Read Alexander Hamilton Online
Authors: Ron Chernow
Tags: #Statesmen - United States, #History, #Presidents & Heads of State, #Political, #General, #United States, #Personal Memoirs, #Hamilton, #Historical, #United States - Politics and Government - 1783-1809, #Biography & Autobiography, #Statesmen, #Biography, #Alexander
The relationship between Washington and Hamilton was so consequential in early American history—rivaled only by the intense comradeship between Jefferson and Madison—that it is difficult to conceive of their careers apart. The two men had complementary talents, values, and opinions that survived many strains over their twenty-two years together. Washington possessed the outstanding judgment, sterling character, and clear sense of purpose needed to guide his sometimes wayward protégé; he saw that the volatile Hamilton needed a steadying hand. Hamilton, in turn, contributed philosophical depth, administrative expertise, and comprehensive policy knowledge that nobody in Washington’s ambit ever matched. He could transmute wispy ideas into detailed plans and turn revolutionary dreams into enduring realities. As a team, they were unbeatable and far more than the sum of their parts.

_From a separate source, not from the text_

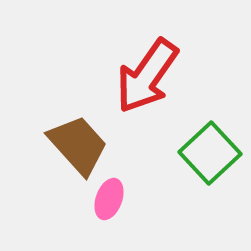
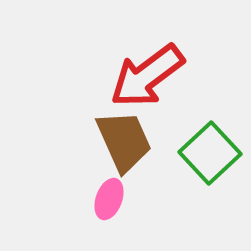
red arrow: rotated 18 degrees clockwise
brown trapezoid: moved 46 px right, 4 px up; rotated 18 degrees clockwise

Nonetheless, the two men had clashing temperaments and frequently showed more mutual respect than true affection. When Charles Willson Peale painted Washington in 1779, he presented a manly, confident figure with a quiet swagger and an easy air of command. In fact, Washington wasn’t nonchalant and could be exacting and quick to take offense. While he had a dry wit, his mirth was restrained and seldom expressed in laughter. He did not encourage familiarity, fearing it would encourage laxity in subordinates, and held himself aloof with a grave sobriety that gave him power over other people. In addition, over time he became such a prisoner of his own celebrity that people couldn’t relax in his presence. Gilbert Stuart noted the fierce temper behind the fabled self-control, and his later paintings of Washington show something hooded and wary in the hard, penetrating eyes. The self-control was something achieved, not inherited, and often masked combustible emotions that could explode in fury. “His temper was naturally irritable and high-toned, but reflection and resolution had obtained a firm and habitual ascendancy over it,” Jefferson later said perceptively. “If ever, however, it broke its bonds, he was most tremendous in his wrath.”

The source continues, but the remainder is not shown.